While the primary goal of PI-led mission lines is to provide more frequent flight opportunities for important focused scientific investigations, secondary goals include the infusion of advanced technologies into PI-led missions and the involvement of the public, especially students, in the NASA mission experience.

PI-led missions stand in contrast to strategic, or “core,” missions, whose concepts are defined through NASA’s strategic planning process and are not competed for openly in the science community. Such strategic planning now generally involves the use of (1) NASA and community roadmapping exercises that identify high-priority science questions as well as the missions and technologies required to address those questions and (2) National Research Council decadal surveys, for which representatives of the astronomy and astrophysics, planetary sciences, and solar and space physics communities are convened to achieve consensus on priorities for future science research and missions in the particular discipline. Core missions, such as the Solar Terrestrial Probes⁴ in the Sun-Earth Connections discipline, Cassini in the solar system exploration discipline, and the great observatories (Hubble Space Telescope, Compton Gamma Ray Observatory, Chandra, and Spitzer⁵) in the astronomy and astrophysics disciplines, engage scientists first in mission definition and then as competitively selected instrument providers and PIs for data analysis and interpretation. NASA Headquarters and the program and project offices at NASA centers handle the top-level management for core missions. In a PI-led mission, the PI selects his or her own team, which may or may not involve NASA personnel, to manage the mission. For core missions, NASA center project management makes all budgetary and major management decisions in negotiations with NASA Program officials, allowing flexibility with respect to team membership and costs and schedules; such flexibility does not

exist for cost-capped PI-led missions. The critical decision makers on core missions do not typically include members of the science team, although the latter may be consulted.

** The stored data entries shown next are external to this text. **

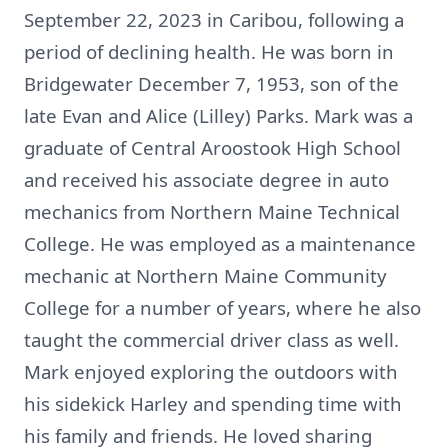
September 22, 2023 in Caribou, following a
period of declining health. He was born in
Bridgewater December 7, 1953, son of the
late Evan and Alice (Lilley) Parks. Mark was a
graduate of Central Aroostook High School
and received his associate degree in auto
mechanics from Northern Maine Technical
College. He was employed as a maintenance
mechanic at Northern Maine Community
College for a number of years, where he also
taught the commercial driver class as well.
Mark enjoyed exploring the outdoors with
his sidekick Harley and spending time with
his family and friends. He loved sharing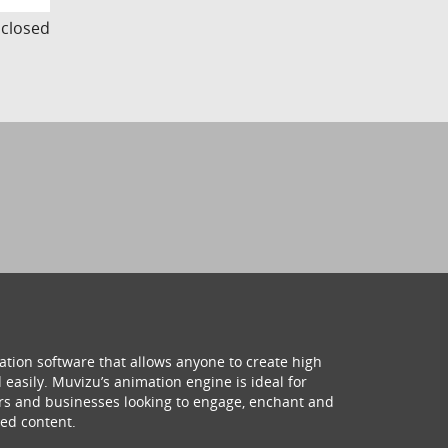
s closed
ation software that allows anyone to create high
 easily. Muvizu’s animation engine is ideal for
hers and businesses looking to engage, enchant and
ed content.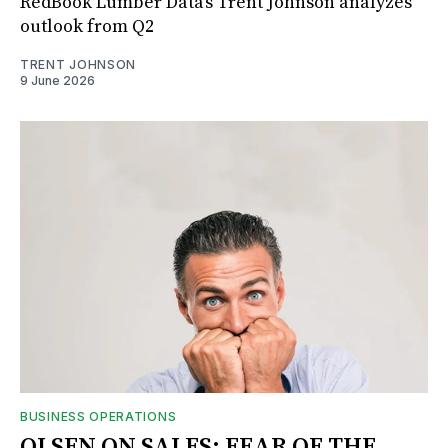
RedBook Lumber Data's Trent Johnson analyzes
outlook from Q2
TRENT JOHNSON
9 June 2026
BUSINESS OPERATIONS
OLSEN ON SALES: FEAR OF THE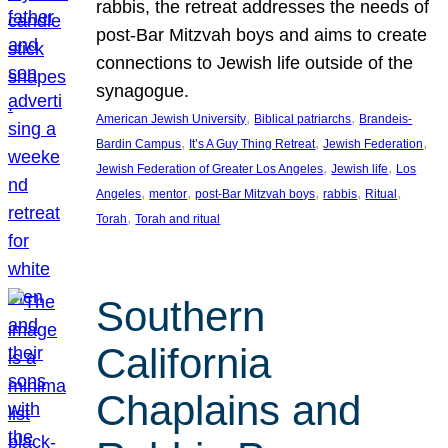
rabbis, the retreat addresses the needs of
post-Bar Mitzvah boys and aims to create
connections to Jewish life outside of the
synagogue.
, 
, 
American Jewish University
Biblical patriarchs
Brandeis-
, 
, 
, 
Bardin Campus
It’s A Guy Thing Retreat
Jewish Federation
, 
, 
Jewish Federation of Greater Los Angeles
Jewish life
Los
, 
, 
, 
, 
, 
Angeles
mentor
post-Bar Mitzvah boys
rabbis
Ritual
, 
Torah
Torah and ritual
Southern
California
Chaplains and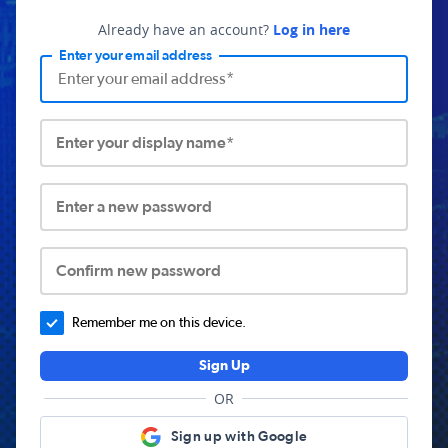
Already have an account?
Log in here
Enter your email address
Enter your display name*
Enter a new password
Confirm new password
Remember me on this device.
Sign Up
OR
Sign up with Google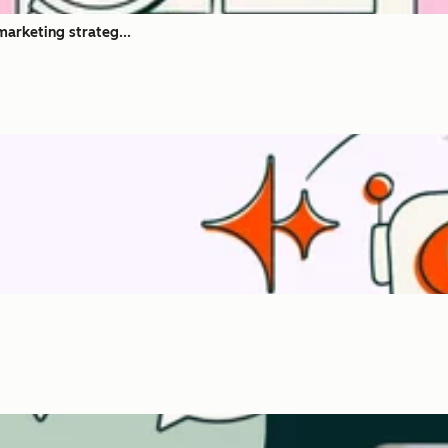
marketing strateg...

PI-led missions are conceived and promoted by smaller groups in the scientific and technical communities in order to carry out space-based measurements that are not being carried out by the agency-managed core missions.⁶ The science community is the chief advocate for PI-led missions, which appear in virtually every NASA roadmap and NRC decadal survey (see Appendix D). Most PI-led missions have been very successful, validating this approach to the management of small to medium-sized NASA flight projects. In spite of these benefits, however, PI-led missions, like most space missions, are not without problems. The ability of the PI-led mission selection process, which has become increasingly competitive as more concepts are proposed and reproposed, to chose projects with the greatest chance of success from among a large number of proposed missions is questionable. In addition, while straightforward on the surface, PI-led missions present special challenges to both NASA management and the proposing community. These challenges have become increasingly apparent as experience with such missions and ongoing changes in programmatic, social, and technical climates and priorities have led to a redistribution of responsibility and authority in PI-led missions and a redefinition of the processes of mission selection and implementation. For example, PI-led mission cost caps foster cost control but also contribute to marked differences in the management philosophies, practices, and pressures of core and PI-led missions. These differences, together with other factors related to mission selection, PI authority, the interactions of the PI and NASA Headquarters, and the partnering of the PI teams and centers, are addressed in this report.

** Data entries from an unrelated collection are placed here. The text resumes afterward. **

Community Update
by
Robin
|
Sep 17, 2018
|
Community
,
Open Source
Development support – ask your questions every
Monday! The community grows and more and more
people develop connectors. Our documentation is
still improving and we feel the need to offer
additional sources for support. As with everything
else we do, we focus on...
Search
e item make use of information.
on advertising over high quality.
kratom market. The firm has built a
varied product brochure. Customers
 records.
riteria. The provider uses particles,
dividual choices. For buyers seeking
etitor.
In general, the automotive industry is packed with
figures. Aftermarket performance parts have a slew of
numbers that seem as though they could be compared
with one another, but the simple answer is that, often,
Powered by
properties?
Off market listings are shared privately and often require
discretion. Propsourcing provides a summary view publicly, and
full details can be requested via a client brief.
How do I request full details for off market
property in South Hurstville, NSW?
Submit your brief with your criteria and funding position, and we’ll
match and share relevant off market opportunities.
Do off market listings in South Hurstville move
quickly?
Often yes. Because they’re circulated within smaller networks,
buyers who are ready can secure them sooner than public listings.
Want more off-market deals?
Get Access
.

The number of PI-led mission programs has continued to grow. The two newest mission lines, Mars Scout⁷ and New Frontiers, were spawned by a combination of scientific community advocacy⁸ and recognition of the potential for achieving some identified high-priority exploration goals sooner and at considerably lower cost than agency-managed core missions. The belief of former NASA Administrator Goldin in the concept also played a large part in NASA’s decision to expand PI-led mission lines.

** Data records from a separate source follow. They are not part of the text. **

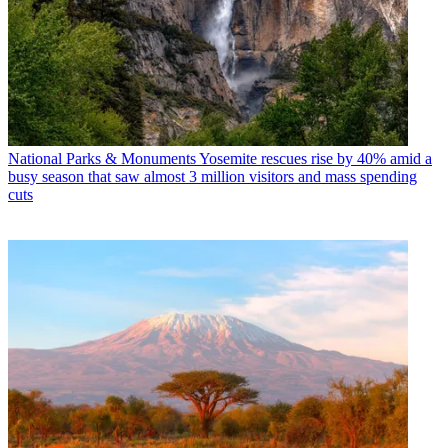
National Parks & Monuments
Yosemite rescues rise by 40% amid a
busy season that saw almost 3 million visitors and mass spending
cuts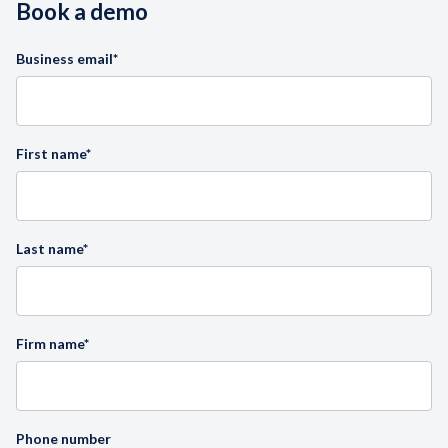
Book a demo
Business email
*
First name
*
Last name
*
Firm name
*
Phone number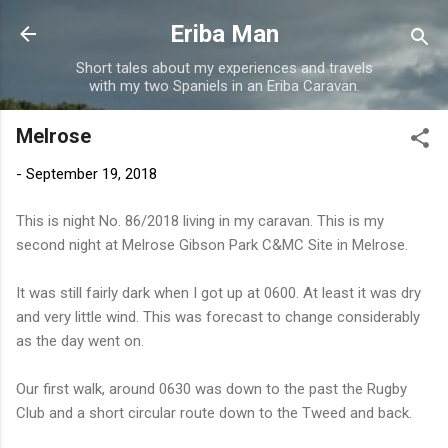
Skip to main content
Eriba Man
Short tales about my experiences and travels
with my two Spaniels in an Eriba Caravan.
Melrose
-
September 19, 2018
This is night No. 86/2018 living in my caravan. This is my
second night at Melrose Gibson Park C&MC Site in Melrose.
It was still fairly dark when I got up at 0600. At least it was dry
and very little wind. This was forecast to change considerably
as the day went on.
Our first walk, around 0630 was down to the past the Rugby
Club and a short circular route down to the Tweed and back.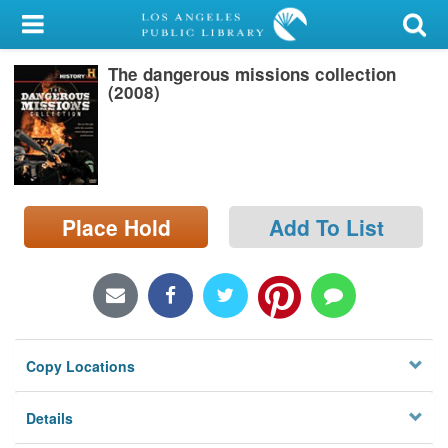
My Account
The dangerous missions collection
Library Card
(2008)
Sign In
Search
Place Hold
Add To List
Locations/Hours (external
page)
Privacy
Copy Locations
Details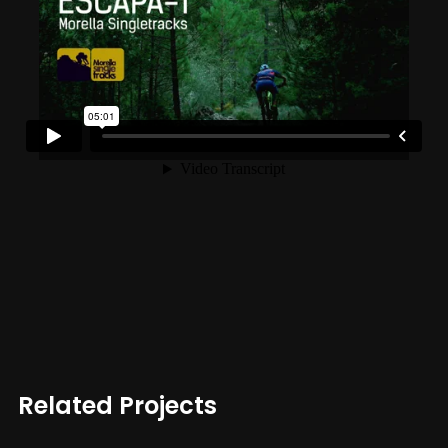
Related Projects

Who proposes PI-led missions? The PI of a PI-led mission is typically a scientist affiliated with an academic institution, the aerospace industry, or a NASA center, including federally funded research and development centers (FFRDCs). The PI is responsible for defining the mission’s science goals and implementation concept (including team responsibilities and management organization of the project) within the bounds set out first in the announcement of opportunity for a PI-led mission and then in the selection notification of the mission. In addition to completing its project from spacecraft and instrument design through data interpretation within the cost-capped award, the proposing team must adhere to NASA standards and program requirements in the areas of risk management, quality assurance (QA), cost and schedule management, and reporting and review requirements. The PI may elect to share these responsibilities in consultation with a teaming organization, often a NASA center, but he or she is ultimately accountable for the mission’s success.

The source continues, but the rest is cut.